Wednesday, March 26, 2008

It Was a Tax Hike On The Rich, Not a Tax Cut

WASHINGTON, D.C. -- The share of federal income taxes paid by the top 1% of households ranked by income increased from 36.5% in 2000 to 38.8% in 2005, recent Congressional Budget Office (CBO) data show (see chart above). Their share of total federal taxes increased from 25.5% in 2000 to 27.6% in 2005, the last year for which data are available.

"Under the 2001 and 2003 tax cuts, the data show that the tax shares of the top 1% increased between 2000 and 2005 to historically high levels," ranking member Jim Saxton of the Joint Economic Committee said today. "Despite the contention that the tax cuts would unfairly reduce the tax burden of the rich, their share of taxes has in fact gone up," Saxton concluded.

7 Comments:

At 3/26/2008 8:40 PM, Anonymous Keynes said...

Good.

 
At 3/26/2008 11:45 PM, Anonymous Anonymous said...

"Despite the contention that the tax cuts would unfairly reduce the tax burden of the rich, their share of taxes has in fact gone up,"

And we are going to see all manner of the "wealthy" lobbying for tax increases so they can pay less tax.

 
At 3/27/2008 5:24 AM, Blogger juandos said...

Well I think the rich shouldn't pay one penny more than the so called, "not-rich"...

Why shouldn't those that want these government services be the ones who pay for them?

Let's face it, most of us leech off of the rich...

 
At 3/27/2008 8:31 AM, Blogger Marko said...

Another way to put this is that Bush shifted more of the tax burden on to the rich. You won't hear to many Dems admit to that.

Juandos, I agree, but I suppose if the only direct taxes on individuals was maybe a flat 10% tax on people earning over 500k a year, maybe that would not be that bad? I know some one will ask how government will get the money it needs - but I would suggest they should have a bake sale or something like everyone else.

 
At 3/27/2008 11:29 AM, Anonymous Anonymous said...

The top 1% paid less federal income taxes and total federal taxes as a percentage of their income in 2005 than they did in 2000. The total effective federal tax rate declined from 33.0% to 31.2% of income and the effective federal income tax rate declined from 24.2% to 19.4% of income.

It was a Tax Cut on the Income of the Rich, Not a Tax Hike.

In other words, if Tom Cruise netted $10 million pre-tax for Mission Impossible 1 (pre-Bush43 tax cuts), and Mission Impossible 11 (post-Bush43 tax cuts) he took home $6.7 million and $6.88 million, respectively.

 
At 3/27/2008 3:22 PM, Blogger juandos said...

"In other words, if Tom Cruise netted $10 million pre-tax for Mission Impossible 1"...

Tom Cruise shouldn't pay one more penny than you do anon...

"I agree, but I suppose if the only direct taxes on individuals was maybe a flat 10% tax on people earning over 500k a year, maybe that would not be that bad?"...

Well marko, if the federal government dumped the Constitutionally questionable (socialist) nanny state programs en masse we wouldn't be having to worry if the rich were carrying their end of the log...

Now we have class warfare being incited by fools and knaves on the very people who's money puts most of us to work...

 
At 3/27/2008 6:13 PM, Anonymous Anonymous said...

Juandos,

Agree with you that taxes targetting the most productive members of society are counterproductive.
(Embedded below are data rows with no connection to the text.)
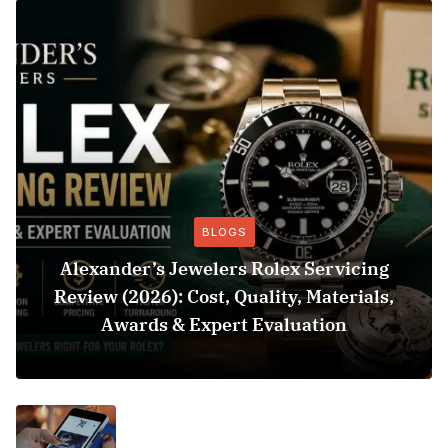
BLOGS
Alexander’s Jewelers Rolex Servicing
Review (2026): Cost, Quality, Materials,
Awards & Expert Evaluation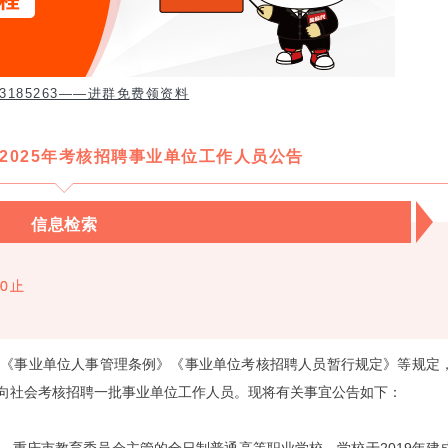
3185263——进群免费领资料
2025年考核招聘事业单位工作人员公告
信息检索
00止
据《事业单位人事管理条例》《事业单位考核招聘人员暂行规定》等规定
向社会考核招聘一批事业单位工作人员。现将有关事宜公告如下：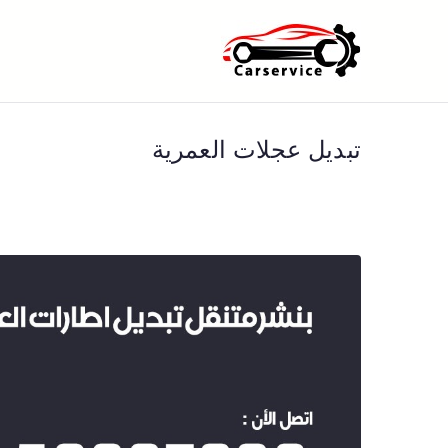
خطى
لى
بنشر متنقل ا
بنشر متنقل الكويت كهرباء وبنشر 
لمحتوى
تبديل عجلات العمرية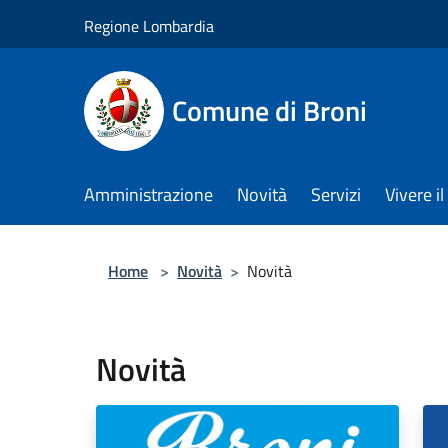
Salta al contenuto principale
Regione Lombardia
Comune di Broni
Amministrazione
Novità
Servizi
Vivere 
Home
>
Novità
>
Novità
Novità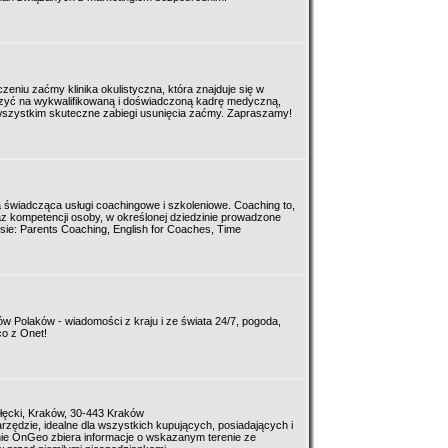
eniu zaćmy klinika okulistyczna, która znajduje się w
iczyć na wykwalifikowaną i doświadczoną kadrę medyczną,
wszystkim skuteczne zabiegi usunięcia zaćmy. Zapraszamy!
 świadcząca usługi coachingowe i szkoleniowe. Coaching to,
z kompetencji osoby, w określonej dziedzinie prowadzone
ie: Parents Coaching, English for Coaches, Time
nów Polaków - wiadomości z kraju i ze świata 24/7, pogoda,
co z Onet!
ałęcki, Kraków, 30-443 Kraków
rzędzie, idealne dla wszystkich kupujących, posiadających i
ie OnGeo zbiera informacje o wskazanym terenie ze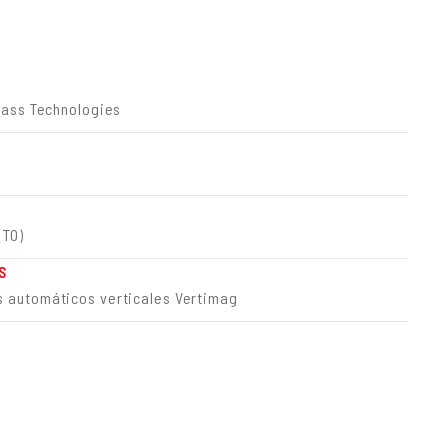
Glass Technologies
(TO)
S
 automáticos verticales Vertimag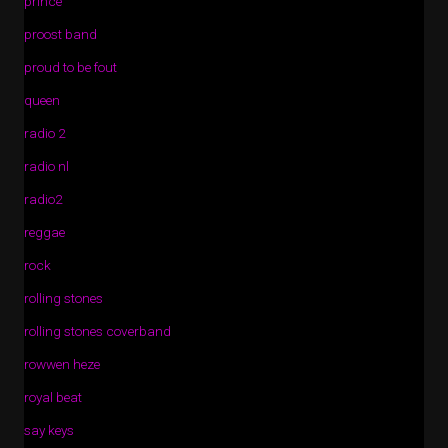
prince
proost band
proud to be fout
queen
radio 2
radio nl
radio2
reggae
rock
rolling stones
rolling stones coverband
rowwen heze
royal beat
say keys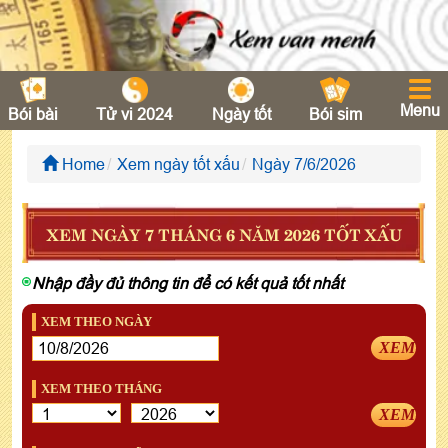
Menu
Bói bài
Tử vi 2024
Ngày tốt
Bói sim
Home
Xem ngày tốt xấu
Ngày 7/6/2026
XEM NGÀY 7 THÁNG 6 NĂM 2026 TỐT XẤU
Nhập đầy đủ thông tin để có kết quả tốt nhất
XEM THEO NGÀY
XEM
XEM THEO THÁNG
XEM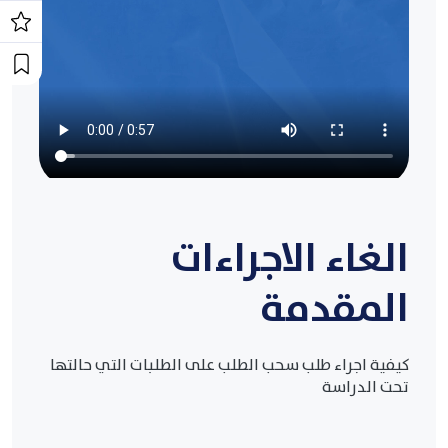
الغاء الاجراءات
المقدمة
كيفية اجراء طلب سحب الطلب على الطلبات التي حالتها
تحت الدراسة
The present liquidity crisis and market turbulence has provided a convenient whipping boy for Democrats and the usual gang of "anti's".

Many are unaware of the extent to which a very small percentage of the population transforms our society.

When a country targets such innovators, they can and do leave. The U.S. has led the world in innovation largely because it has attracted the best and brightest while the UK, Canada, Central and South America continue to drive out talent.

Few of us pause to consider the products that have come to be just part of our day to day routine. The range of different foods, consumer goods, medications, electronics, machines and innovative services that come from all around the world. We don't even know who has developed most of these products or understand the technology involved.